Rep. Denny Rehberg (R-Mont.) is among those fighting to overturn the health-care law — and potentially the Libby provision. “It’s tragic that assistance for so many deserving folks up in Libby was tied to the anchor of Obamacare, with all of its mangled policy, unconstitutional mandates and reckless deficits,” he said. Rehberg, who represents the entire state, has made repeal of the law a key issue in his campaign against Sen. Jon Tester (D).

Rehberg said he will continue working to help the people of Libby but would not say whether he supports keeping the Medicare option for them.

For Johnson, who now lives in Kalispell, about 90 miles east of Libby, being on Medicare means long-term security. She is one of about 600 people from Libby who have signed up for Medicare as a result of the law, according to the Social Security Administration. “I feel good knowing I have this [coverage] and it’s never going to go away,” she said. “W.R. Grace proved that they are not to be trusted, and I definitely wasn’t banking on having their medical plan for the rest of my life.”

Despite the Medicare expansion, Grace has no plans to close its Libby medical plan, which has paid out about $21 million since 2000 and covers about 1,100 people, said William Corcoran, a vice president at Grace.

Grace, a chemicals manufacturer, has been paying medical bills for Libby residents for years and agreed in 2008 to spend $250 million for an environmental cleanup of the town.

The company, which was driven into bankruptcy protection by tens of thousands of asbestos poisoning claims mostly unrelated to Libby, reached a tentative civil settlement in 2008 to pay $3 billion to asbestos victims nationwide.

Both Grace and the government grant program cover Libby residents’ health-care costs related to asbestos disease, supplementing individual private insurance. In contrast, those under Medicare have all of their health costs covered.

Many people have not yet enrolled in Medicare because they can still get help from the grant program, which doesn’t expire until July, said Tanis Hernandez, outreach coordinator of the Center for Asbestos Related Diseases. “The Medicare coverage will be extremely important” when the grant program expires, she said. The Medicare expansion could eventually enroll as many as 1,500 Libby residents, she said.

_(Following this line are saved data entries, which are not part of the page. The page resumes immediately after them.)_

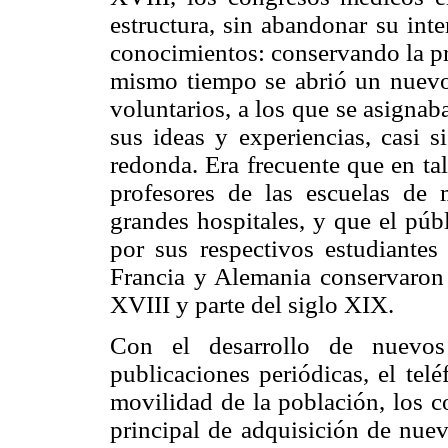
estructura, sin abandonar su int
conocimientos: conservando la pri
mismo tiempo se abrió un nuevo t
voluntarios, a los que se asignab
sus ideas y experiencias, casi 
redonda. Era frecuente que en tal
profesores de las escuelas de 
grandes hospitales, y que el púb
por sus respectivos estudiantes
Francia y Alemania conservaron e
XVIII y parte del siglo XIX.
Con el desarrollo de nuevo
publicaciones periódicas, el tel
movilidad de la población, los c
principal de adquisición de nue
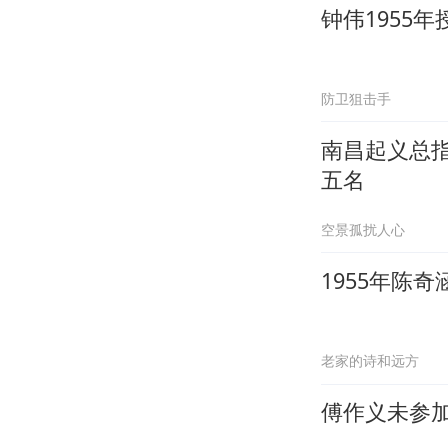
钟伟1955
防卫狙击手
南昌起义总
五名
空景孤扰人心
1955年陈
老家的诗和远方
傅作义未参加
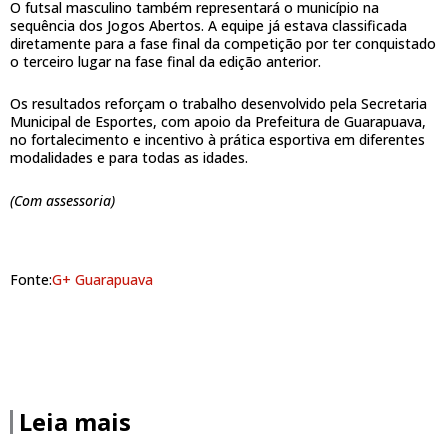
O futsal masculino também representará o município na
sequência dos Jogos Abertos. A equipe já estava classificada
diretamente para a fase final da competição por ter conquistado
o terceiro lugar na fase final da edição anterior.
Os resultados reforçam o trabalho desenvolvido pela Secretaria
Municipal de Esportes, com apoio da Prefeitura de Guarapuava,
no fortalecimento e incentivo à prática esportiva em diferentes
modalidades e para todas as idades.
(Com assessoria)
Fonte:
G+ Guarapuava
Leia mais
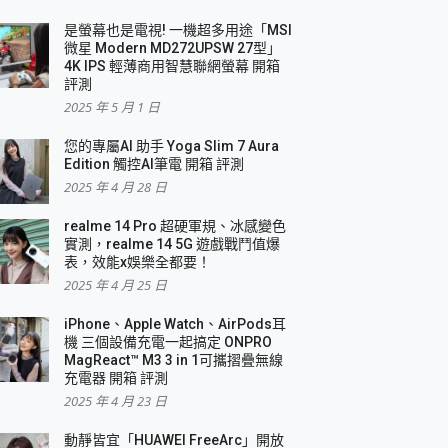
是螢幕也是電視! 一機超多用途「MSI
微星 Modern MD272UPSW 27型」
4K IPS 輕薄商用智慧聯網螢幕 開箱
評測
2025 年 5 月 1 日
您的專屬AI 助手 Yoga Slim 7 Aura
Edition 觸控AI筆電 開箱 評測
2025 年 4 月 28 日
realme 14 Pro 超硬軍規、冰感變色
實測，realme 14 5G 遊戲戰鬥值爆
表，效能x娛樂全都要！
2025 年 4 月 25 日
iPhone、Apple Watch、AirPods耳
機 三個設備充電一起搞定 ONPRO
MagReact™ M3 3 in 1可攜摺疊無線
充電器 開箱 評測
2025 年 4 月 23 日
動靜皆宜「HUAWEI FreeArc」開放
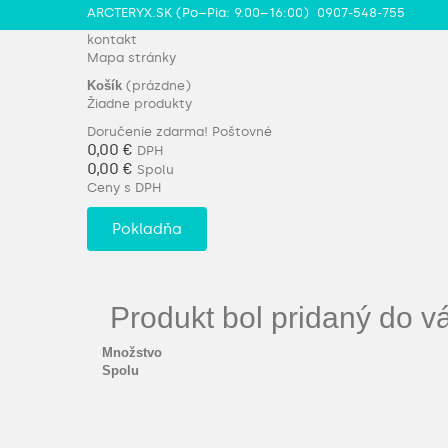
ARCTERYX.SK (Po–Pia: 9:00–16:00)
0907-548-755
kontakt
Mapa stránky
Košík
(prázdne)
Žiadne produkty
Doručenie zdarma!
Poštovné
0,00 €
DPH
0,00 €
Spolu
Ceny s DPH
Pokladňa
Produkt bol pridaný do v
Množstvo
Spolu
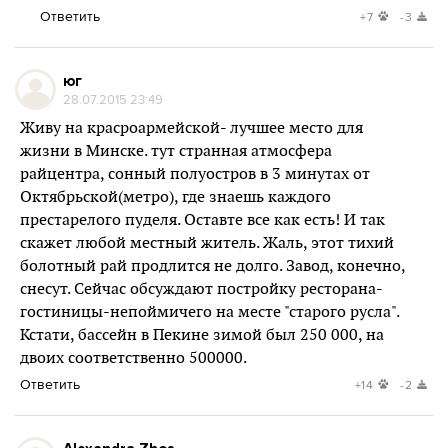
Ответить
+7
-3
юг
28.07.2015 23:49
Живу на красроармейской- лучшее место для
жизни в Минске. тут странная атмосфера
райцентра, сонный полуостров в 3 минутах от
Октябрьской(метро), где знаешь каждого
престарелого пуделя. Оставте все как есть! И так
скажет любой местный житель. Жаль, этот тихий
болотный рай продлится не долго. Завод, конечно,
снесут. Сейчас обсуждают постройку ресторана-
гостиницы-непоймичего на месте "старого русла".
Кстати, бассейн в Пекине зимой был 250 000, на
двоих соответственно 500000.
Ответить
+14
-2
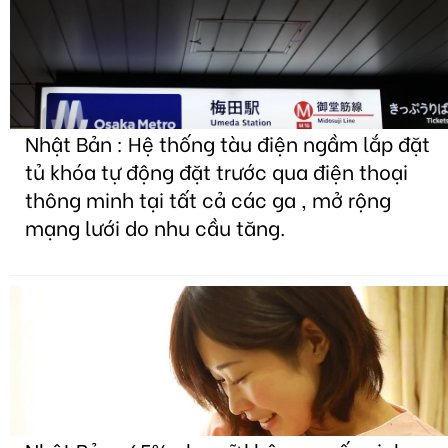
Nhật Bản : Hệ thống tàu điện ngầm lắp đặt
tủ khóa tự động đặt trước qua điện thoại
thông minh tại tất cả các ga , mở rộng
mạng lưới do nhu cầu tăng.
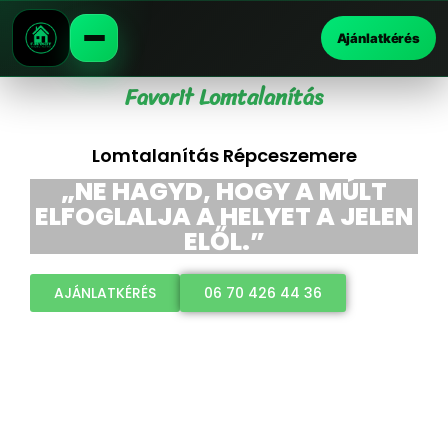
Ajánlatkérés
Favorit Lomtalanítás
Lomtalanítás Répceszemere
„NE HAGYD, HOGY A MÚLT
ELFOGLALJA A HELYET A JELEN
ELŐL.”
AJÁNLATKÉRÉS
06 70 426 44 36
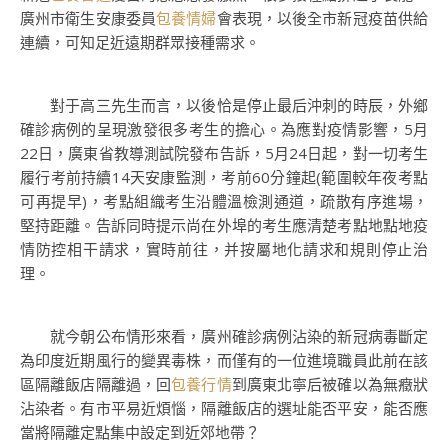
廣州市衛生安康委員
包養情婦
會表現，以後全市新冠疫苗供給
連續，可知足近遠期群眾接種需求。
對于高三先生而言，以後恰是停止最后沖刺的時辰，外鄉
確診病例的呈現激發很多考生的擔心。為應對疫情影響，5月
22日，廣東省教導測試院發布告訴，5月24日起，對一切考生
履行考前持續14天安康監測，考前60分鐘起(範圍較年夜考點
可再提早)，考點組織考生沿體溫檢測通道，疏散有序進場，
堅持距離。告訴同時提示尚在外埠的考生應清楚考點地點地疫
情防控相干請求，實時前往，并按屬地化請求和規則停止治
理。
就今朝公布情形來看，廣州確診病例沾染的新冠病毒斷定
為印度近期風行的變異毒株，而僅有的一位進境職員此前在該
區隔離飯店隔離過，回
包養行情
到廣東北寧后被確以為無癥狀
沾染者。有市平易近煩惱，隔離飯店的選址能否平安，能否應
當將隔離定點集中設定到近郊地帶？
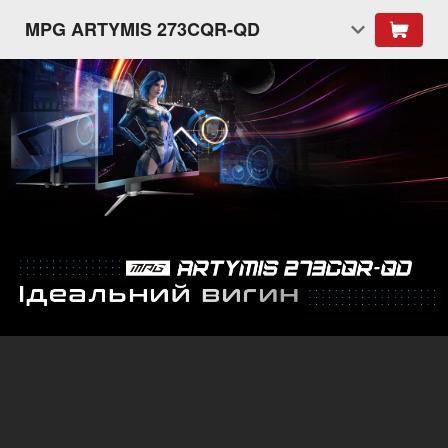
MPG ARTYMIS 273CQR-QD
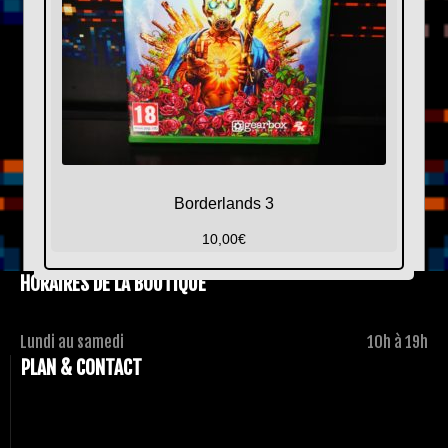
Borderlands 3
10,00
€
HORAIRES DE LA BOUTIQUE
Lundi au samedi
10h à 19h
PLAN & CONTACT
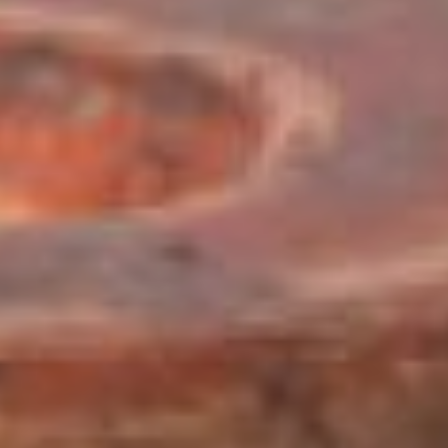
легенда,
рассказывающая о
появлении первого
произведения из глины.
Автором этого изделия
был именно коринфский
мастер Бутад. В
описываемый период
коринфская керамика
была самой популярной в
Средиземноморье и
самой копируемой.
На юге Италии, в городах-
колониях Коринфа,
приезжие мастера
повторяли в своих
изделиях формы, мотивы,
росписи глиняных
произведений,
создаваемых в Коринфе,
иногда использовали и
привозную коринфскую
глину. А вот в Этрурии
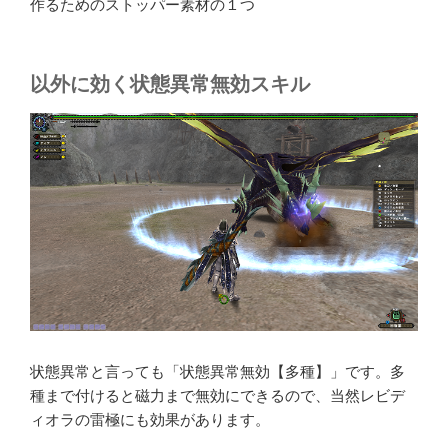
作るためのストッパー素材の１つ
以外に効く状態異常無効スキル
状態異常と言っても「状態異常無効【多種】」です。多
種まで付けると磁力まで無効にできるので、当然レビデ
ィオラの雷極にも効果があります。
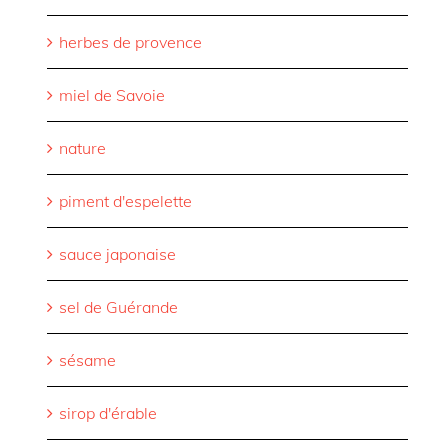
herbes de provence
miel de Savoie
nature
piment d'espelette
sauce japonaise
sel de Guérande
sésame
sirop d'érable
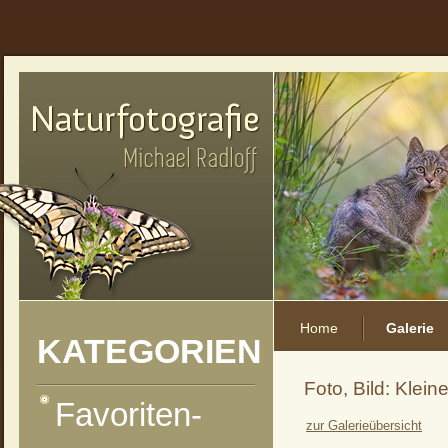
Home
Galerie
KATEGORIEN
Foto, Bild: Klein
Favoriten-
zur Galerieübersicht
vorheriges Foto
zur Kategorie-Übersicht
nächstes Foto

Exposure to asbestos is known to cause cancer and other lung diseases. Asbestos-related disease can take decades to show up on X-rays and other tests.

Like many of the nearly 2,000 people from Libby who have asbestos-related disease and the 400 who have died from it, Johnson never worked at the mine. They were exposed when miners brought home tremolite, a form of asbestos that was laced in the vermiculite ore, on their clothes. Residents took vermiculite from the mine to use for insulation, and tailings — waste from the mine — was spread as ground filler around town, including on school and community sports fields.

Out of a population of more than 10,000 people in Libby and the surrounding valley, new cases are being diagnosed at a rate of about four a week, Hernandez said.

“I thought I was fine, and I was not a smoker and was the least exposed of my siblings,” said Johnson who works as a receptionist at a veterinary clinic. But there were early signs: She caught pneumonia when she was eight months pregnant, developed swine flu and, in the past few years, developed ear infections that took months to clear.

These days, when she shows her Medicare card at the doctor’s office, Johnson sometimes gets strange looks. “They say, ‘You look so young. How can you be on Medicare?’ Then I explain I’m from Libby.”

This article is produced through a collaboration between The Washington Post and Kaiser Health News. KHN, an editorially independent news service, is a program of the Kaiser Family Foundation, a nonpartisan health-care-policy organization that is not affiliated with Kaiser Permanente.